Ah, the lawsuit. It’s always difficult to get a job in an industry once you’ve sued a company in it. But college football is like no other industry because it never thinks with its head. It is driven exclusively by other things. So after 10 successful seasons at Texas Tech that ended poorly, Leach is back in bidness despite still pursuing a grievance in court against his former employer and the empire that underwrites it, ESPN.
Because of the litigation, Leach might be constrained in talking about it. Or, knowing Leach, not. In any event, Leach did do an interview with the New Times 23 months ago that you can read here for some of the dorky details of that saga that caused his firing.
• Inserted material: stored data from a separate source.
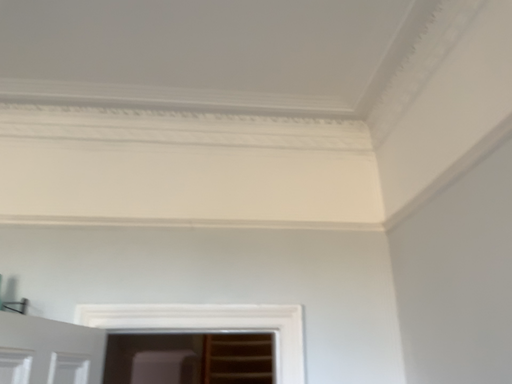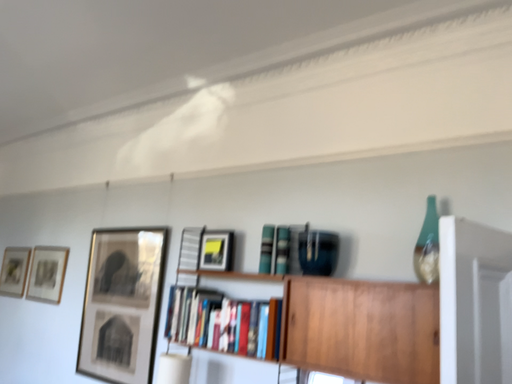 Question: Which way did the camera rotate in the video?

Choices:
 (A) rotated upward
 (B) rotated downward

Answer: (B) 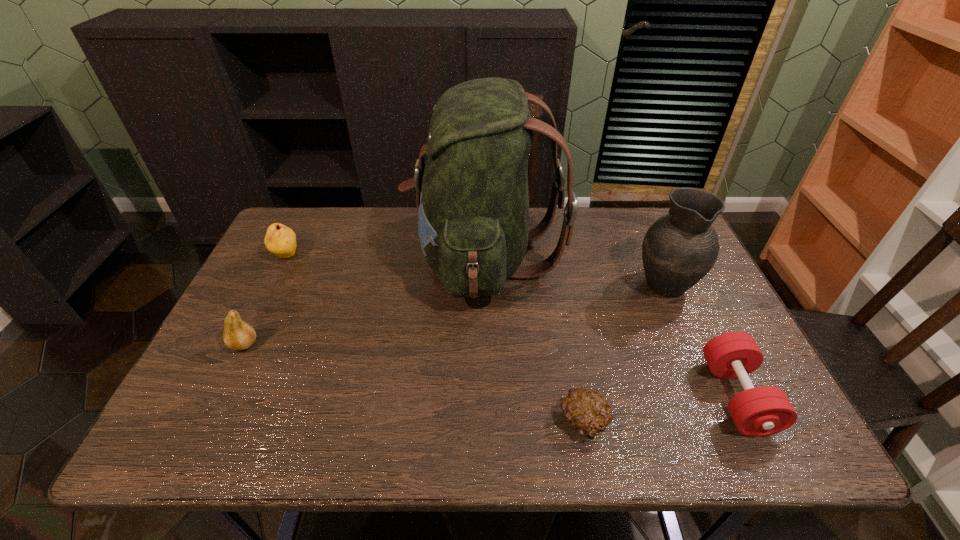 Identify the location of free space that is in between the fifth shortest object and the tallest object. This screenshot has height=540, width=960. (574, 270).

Where is `free space that is in between the pitcher and the shortest object`? The height and width of the screenshot is (540, 960). free space that is in between the pitcher and the shortest object is located at coordinates (624, 353).

You are a GUI agent. You are given a task and a screenshot of the screen. Output one action in this format:
    pyautogui.click(x=<x>, y=<y>)
    Task: Click on the free space between the tallest object and the dumbbell
    This screenshot has height=540, width=960.
    Given the screenshot: What is the action you would take?
    pyautogui.click(x=611, y=327)

Locate an element on the screen. Image resolution: width=960 pixels, height=540 pixels. free spot between the farther pear and the muffin is located at coordinates (435, 339).

You are a GUI agent. You are given a task and a screenshot of the screen. Output one action in this format:
    pyautogui.click(x=<x>, y=<y>)
    Task: Click on the free space between the dumbbell and the fourth farthest object
    The width and height of the screenshot is (960, 540).
    Given the screenshot: What is the action you would take?
    pyautogui.click(x=491, y=370)

Find the location of a particular element. The width and height of the screenshot is (960, 540). vacant area between the fifth shortest object and the shortest object is located at coordinates (624, 353).

You are a GUI agent. You are given a task and a screenshot of the screen. Output one action in this format:
    pyautogui.click(x=<x>, y=<y>)
    Task: Click on the free point between the muffin and the second tallest object
    
    Given the screenshot: What is the action you would take?
    pyautogui.click(x=624, y=353)

Locate an element on the screen. Image resolution: width=960 pixels, height=540 pixels. unoccupied position between the pitcher and the shortest object is located at coordinates (624, 353).

Locate an element on the screen. The image size is (960, 540). the fifth closest object relative to the third nearest object is located at coordinates (761, 411).

Locate an element on the screen. the fourth closest object relative to the shortest object is located at coordinates (238, 335). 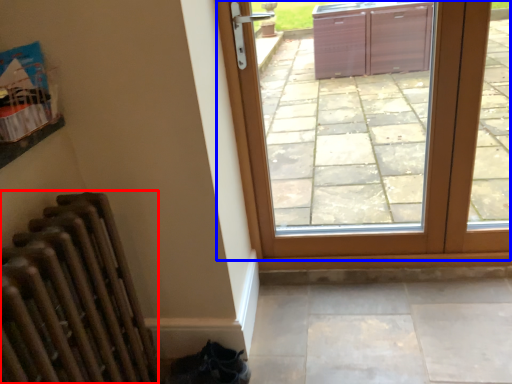 Question: Which point is further to the camera, radiator (highlighted by a red box) or door (highlighted by a blue box)?

Choices:
 (A) radiator
 (B) door

Answer: (B) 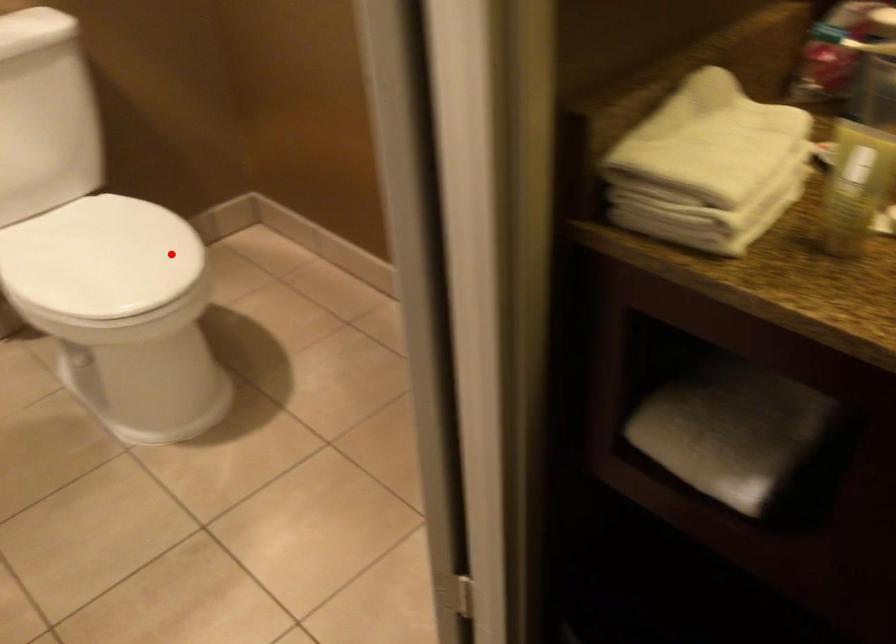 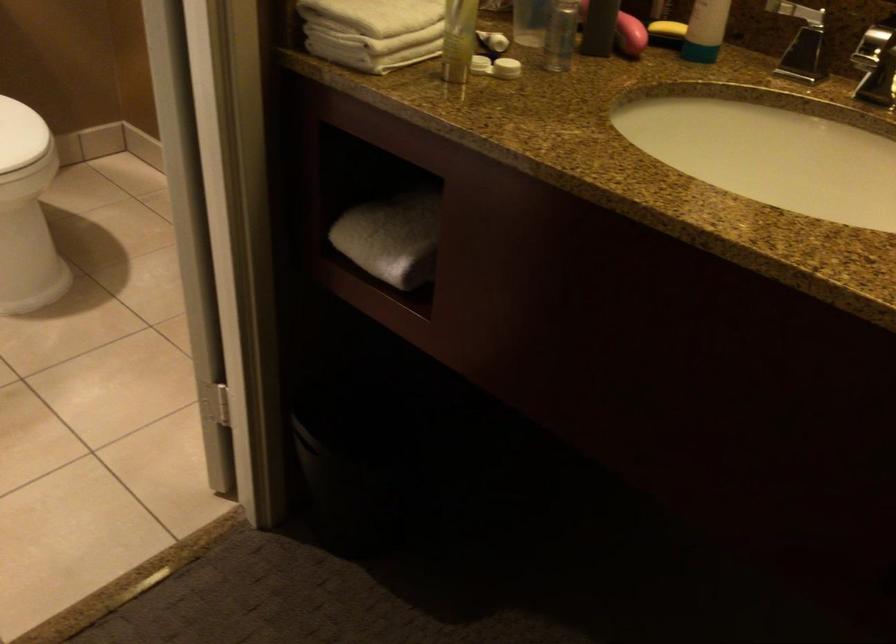 Find the pixel in the second image that matches the highlighted location in the first image.

(20, 135) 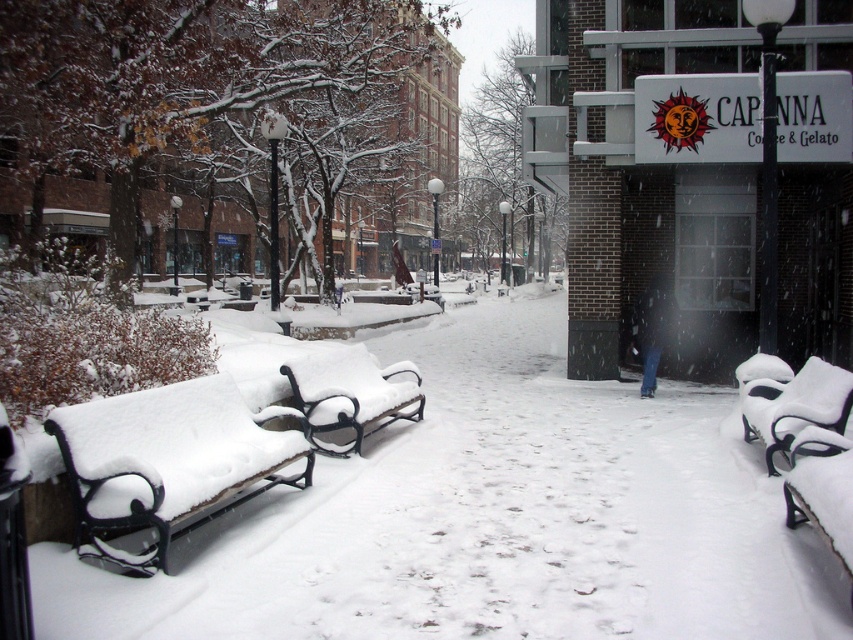 You are standing at the starting point of the pathway in the winter scene and want to reach the Capanna Coffee Gelato sign on the building. There are two points marked on your path. Which point should you walk towards first to get closer to your destination? The points are point (366, 433) and point (815, 368).

You should walk towards point (815, 368) first because it is further away from you than point (366, 433), which is closer. Since your destination is the Capanna Coffee Gelato sign, moving towards the point that is further away will help you progress along the pathway towards the building. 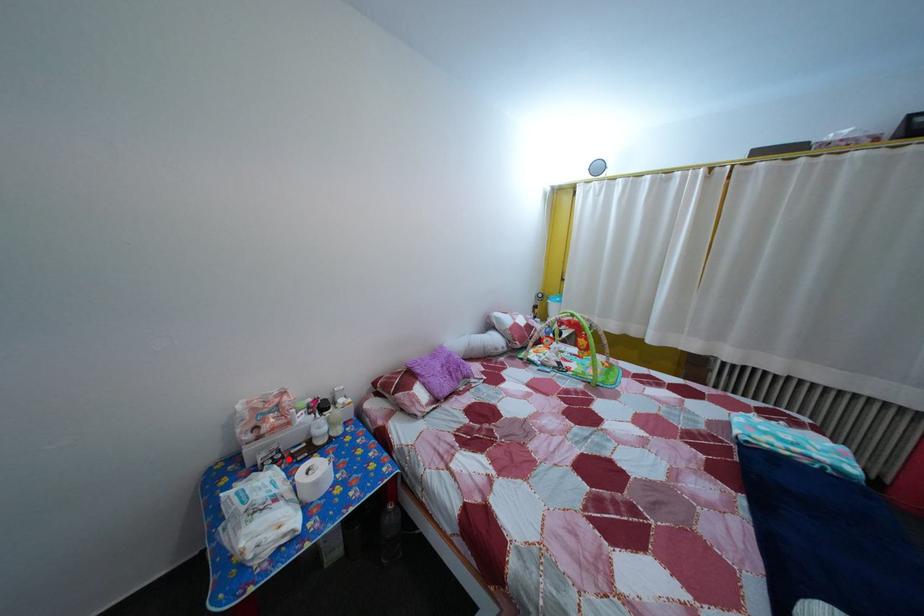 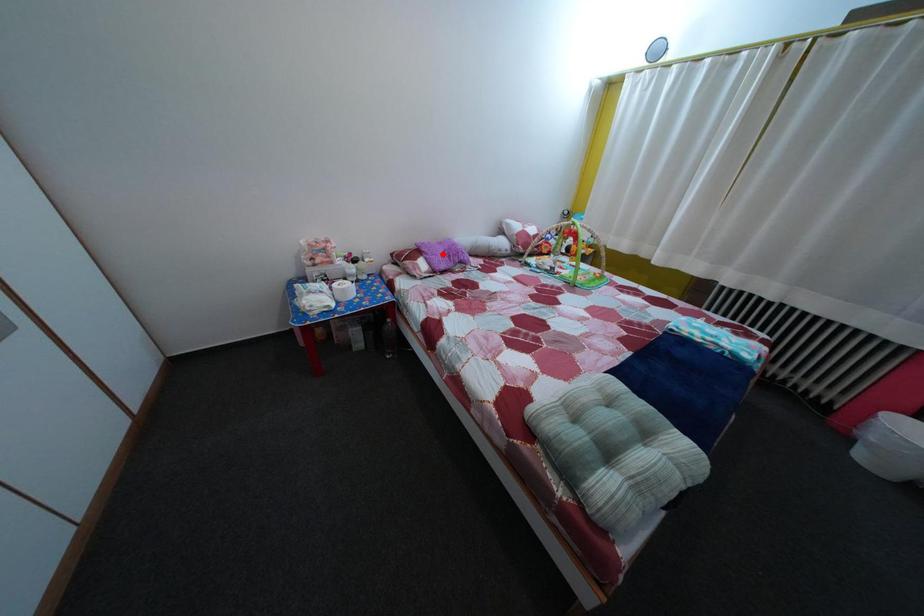 I am providing you with two images of the same scene from different viewpoints. A red point is marked on the first image and another point is marked on the second image. Are the points marked in image1 and image2 representing the same 3D position?

No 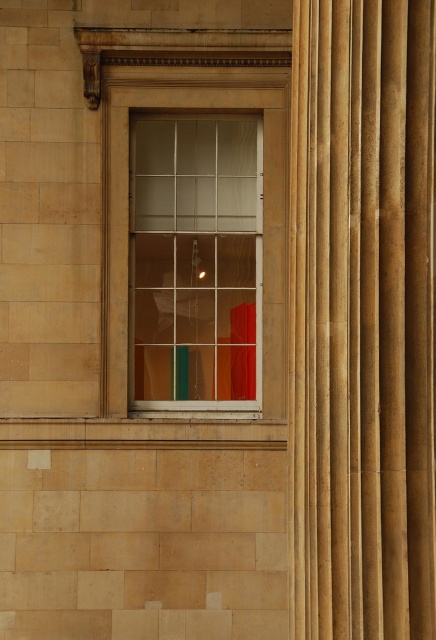 You are an interior designer assessing the classical building. You notice the matte fabric curtain at center and the clear glass window at center. Which object is positioned lower in the scene?

The matte fabric curtain at center is located below the clear glass window at center, so it is positioned lower in the scene.

You are standing in front of the classical building and notice both the matte fabric curtain at center and the clear glass window at center. Which object is positioned to the right of the other?

The matte fabric curtain at center is to the right of the clear glass window at center.

You are an interior designer who wants to hang a decorative tapestry that is 1.2 meters wide on the wall. You have two options in the image, the matte fabric curtain at center and the clear glass window at center. Which object can accommodate the tapestry without overlapping its edges?

The clear glass window at center has a greater width than the matte fabric curtain at center, so the tapestry would fit better on the clear glass window at center since it is wider. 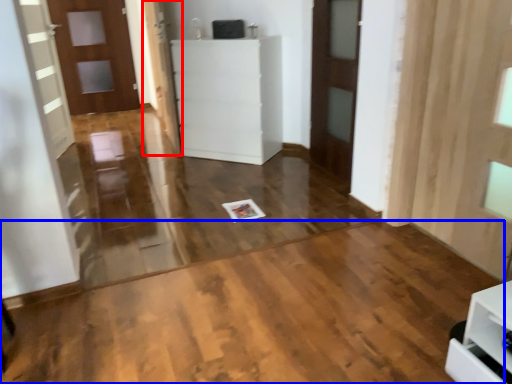 Question: Among these objects, which one is nearest to the camera, door (highlighted by a red box) or plywood (highlighted by a blue box)?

The story is not necessarily the whole truth, but after reading it, I buy Leach’s explanation of the episode involving Aaron James and his celebrity father, Craig James. Because to not buy it is to believe that Leach is an idiot for punishing a player because of a father who is overbearing. Makes no sense.
Now, there may be other reasons that Leach was fired about which Tech officials have kept mum. And Leach may well have chosen a course of litigation that is unwise. But the Tech trauma today amounts to Leach’s hobby, not his vocation. And at $2.25 million per year from WSU, Leach will be sufficiently compensated to pay lawyers to tend to his hobby while he teaches the joys of the spread offense to Connor Halliday and eager friends.
In the newly wealthy world of the Pac-12, the hire of Leach by its most downtrodden member is a game-changer at least as much as the hire of Chip Kelly at Oregon. Probably more so, because Leach has a 10-year record of proof at a major college that he can teach his football to just about any group of athletic kids just about anywhere and bunch the drawers of any opponent.
Lubbock, Texas? Makes Pullman look like the Hanging Gardens of Babylon.
I mean, the guy beat Nebraska 70-10. He was losing to Kansas State 13-10 late in the second quarter and won 59-20. Trailing 14-10 at halftime to Texas A&M, he won 56-17.
Dunno what it all means. But I mean to watch it.